Segment Start: ENTRIES SHOWN

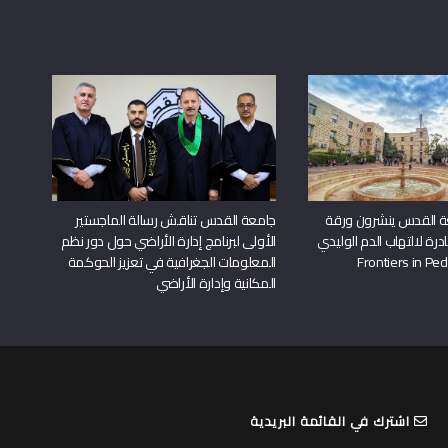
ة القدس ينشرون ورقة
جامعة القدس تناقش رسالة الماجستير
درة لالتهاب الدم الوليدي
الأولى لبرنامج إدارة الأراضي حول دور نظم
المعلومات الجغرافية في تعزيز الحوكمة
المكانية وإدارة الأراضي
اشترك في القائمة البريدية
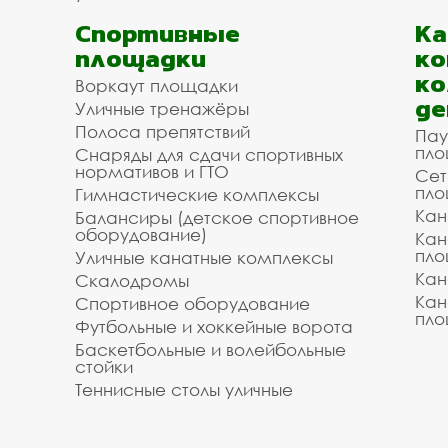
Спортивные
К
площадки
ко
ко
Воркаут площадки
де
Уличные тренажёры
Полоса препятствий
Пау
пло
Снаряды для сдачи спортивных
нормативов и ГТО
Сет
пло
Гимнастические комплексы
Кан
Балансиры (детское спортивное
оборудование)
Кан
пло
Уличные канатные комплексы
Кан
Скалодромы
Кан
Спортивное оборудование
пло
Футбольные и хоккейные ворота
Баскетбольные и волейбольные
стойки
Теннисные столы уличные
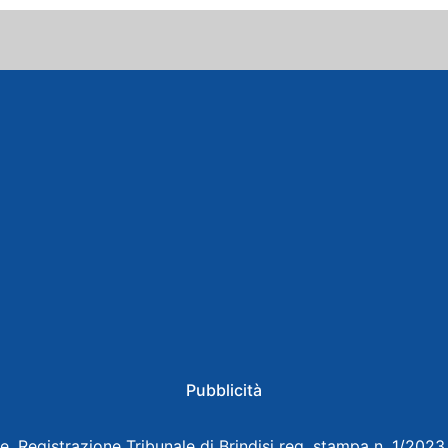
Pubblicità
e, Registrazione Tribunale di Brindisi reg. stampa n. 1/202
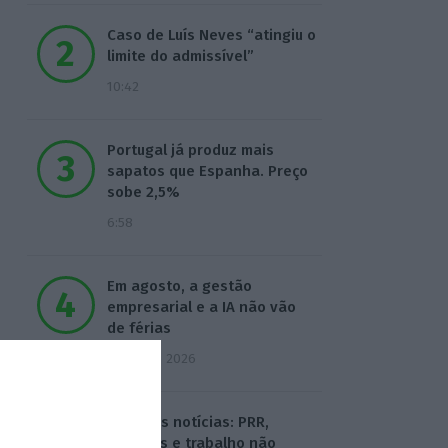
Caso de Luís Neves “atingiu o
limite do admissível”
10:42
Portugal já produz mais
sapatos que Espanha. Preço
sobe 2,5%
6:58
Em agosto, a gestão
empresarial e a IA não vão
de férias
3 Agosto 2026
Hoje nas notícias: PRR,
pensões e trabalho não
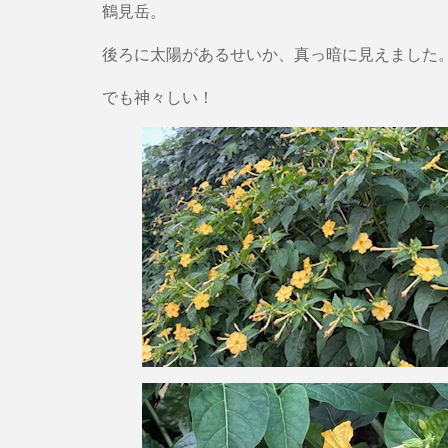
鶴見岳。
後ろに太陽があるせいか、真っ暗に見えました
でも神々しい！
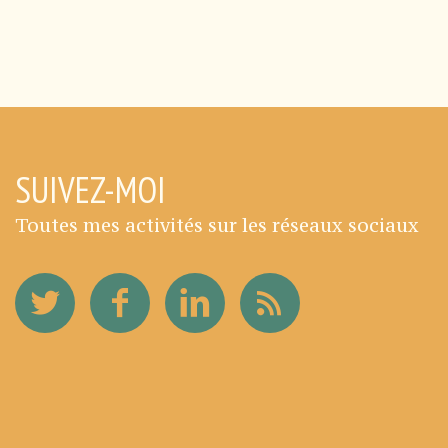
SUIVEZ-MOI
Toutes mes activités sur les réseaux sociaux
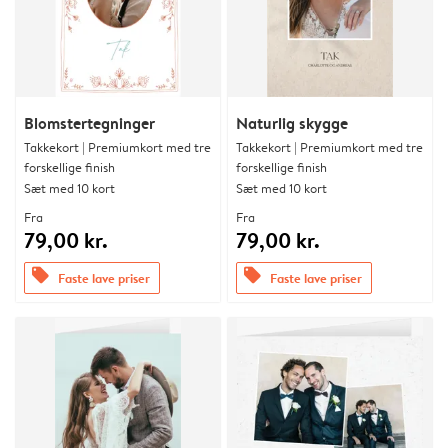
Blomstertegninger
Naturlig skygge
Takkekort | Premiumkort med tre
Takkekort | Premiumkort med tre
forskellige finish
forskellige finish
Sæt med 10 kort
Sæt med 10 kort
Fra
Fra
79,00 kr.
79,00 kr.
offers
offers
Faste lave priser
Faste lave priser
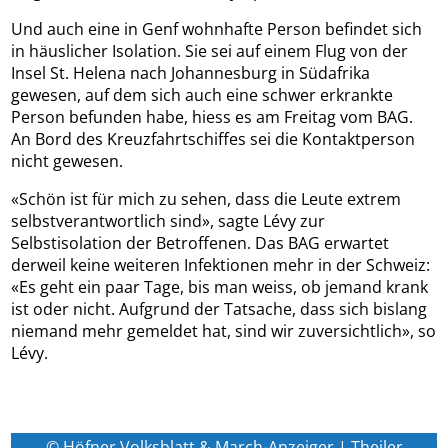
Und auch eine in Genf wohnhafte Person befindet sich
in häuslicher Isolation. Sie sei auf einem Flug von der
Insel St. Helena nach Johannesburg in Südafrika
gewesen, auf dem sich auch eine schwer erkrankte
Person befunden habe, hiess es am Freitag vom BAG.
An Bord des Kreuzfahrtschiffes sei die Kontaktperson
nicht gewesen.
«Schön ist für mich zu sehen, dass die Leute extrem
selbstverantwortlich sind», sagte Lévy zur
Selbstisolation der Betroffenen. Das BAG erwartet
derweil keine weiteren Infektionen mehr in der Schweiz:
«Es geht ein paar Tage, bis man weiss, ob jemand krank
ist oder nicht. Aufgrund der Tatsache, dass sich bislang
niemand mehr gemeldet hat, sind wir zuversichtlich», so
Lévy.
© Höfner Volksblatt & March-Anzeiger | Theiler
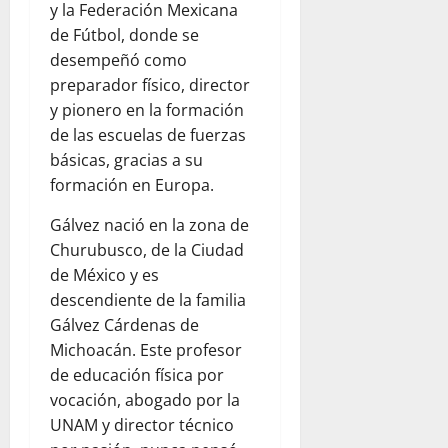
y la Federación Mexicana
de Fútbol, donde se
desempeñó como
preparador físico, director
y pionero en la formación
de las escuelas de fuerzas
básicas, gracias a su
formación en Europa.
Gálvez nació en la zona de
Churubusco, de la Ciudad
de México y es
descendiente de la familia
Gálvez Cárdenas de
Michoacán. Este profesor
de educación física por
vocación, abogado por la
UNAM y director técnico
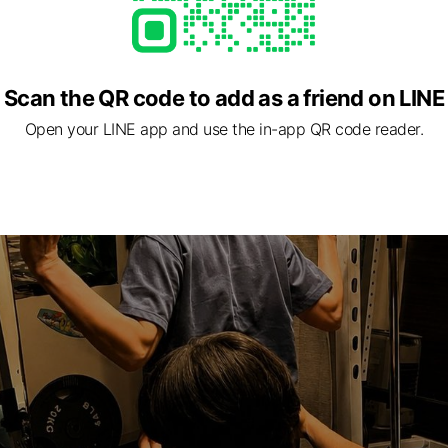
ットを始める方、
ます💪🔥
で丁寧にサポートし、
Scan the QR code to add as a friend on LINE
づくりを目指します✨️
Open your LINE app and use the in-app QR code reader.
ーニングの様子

Segment End: ENTRIES SHOWN
Segment Start: ENTRIES SHOWN

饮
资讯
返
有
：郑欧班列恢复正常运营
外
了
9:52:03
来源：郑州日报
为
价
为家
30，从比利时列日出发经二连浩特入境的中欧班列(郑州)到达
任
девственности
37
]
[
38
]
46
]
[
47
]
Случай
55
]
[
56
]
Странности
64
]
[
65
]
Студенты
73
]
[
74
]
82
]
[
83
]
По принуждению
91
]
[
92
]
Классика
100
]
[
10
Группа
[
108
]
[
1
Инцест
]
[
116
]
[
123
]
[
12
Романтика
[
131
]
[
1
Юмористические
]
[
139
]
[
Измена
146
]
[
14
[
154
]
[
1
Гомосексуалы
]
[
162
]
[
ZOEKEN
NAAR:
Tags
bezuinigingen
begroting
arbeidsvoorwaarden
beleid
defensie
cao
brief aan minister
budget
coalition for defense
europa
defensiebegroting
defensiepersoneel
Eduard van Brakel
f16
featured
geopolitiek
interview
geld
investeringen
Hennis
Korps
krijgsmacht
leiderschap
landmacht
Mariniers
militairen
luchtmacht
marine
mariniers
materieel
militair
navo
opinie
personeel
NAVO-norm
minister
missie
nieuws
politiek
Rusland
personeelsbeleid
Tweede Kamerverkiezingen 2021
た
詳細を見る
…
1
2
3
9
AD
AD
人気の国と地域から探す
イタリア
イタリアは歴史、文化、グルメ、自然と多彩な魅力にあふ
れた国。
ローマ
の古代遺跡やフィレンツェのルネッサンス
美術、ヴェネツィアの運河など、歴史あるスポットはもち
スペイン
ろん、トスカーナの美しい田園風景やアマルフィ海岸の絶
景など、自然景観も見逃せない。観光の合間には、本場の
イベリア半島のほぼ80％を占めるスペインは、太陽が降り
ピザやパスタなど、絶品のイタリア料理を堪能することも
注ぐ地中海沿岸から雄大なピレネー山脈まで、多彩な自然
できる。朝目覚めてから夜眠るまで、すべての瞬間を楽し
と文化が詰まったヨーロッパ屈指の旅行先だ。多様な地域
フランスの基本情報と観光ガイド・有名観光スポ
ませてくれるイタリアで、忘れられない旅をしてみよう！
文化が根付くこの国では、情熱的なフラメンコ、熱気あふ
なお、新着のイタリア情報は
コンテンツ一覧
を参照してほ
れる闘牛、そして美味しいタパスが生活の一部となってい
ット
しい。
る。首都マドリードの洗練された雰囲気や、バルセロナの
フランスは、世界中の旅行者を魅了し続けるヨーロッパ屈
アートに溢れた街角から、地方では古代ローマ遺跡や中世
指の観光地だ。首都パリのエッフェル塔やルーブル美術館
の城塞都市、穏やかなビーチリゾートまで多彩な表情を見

Segment End: ENTRIES SHOWN

§ WHAT THE TASK REQUIRES:
Filter the entries down to the lines holding the string "الأراضي". Copy each of those lines.

§ SOLUTION TO THIS TASK:
الأولى لبرنامج إدارة الأراضي حول دور نظم
المكانية وإدارة الأراضي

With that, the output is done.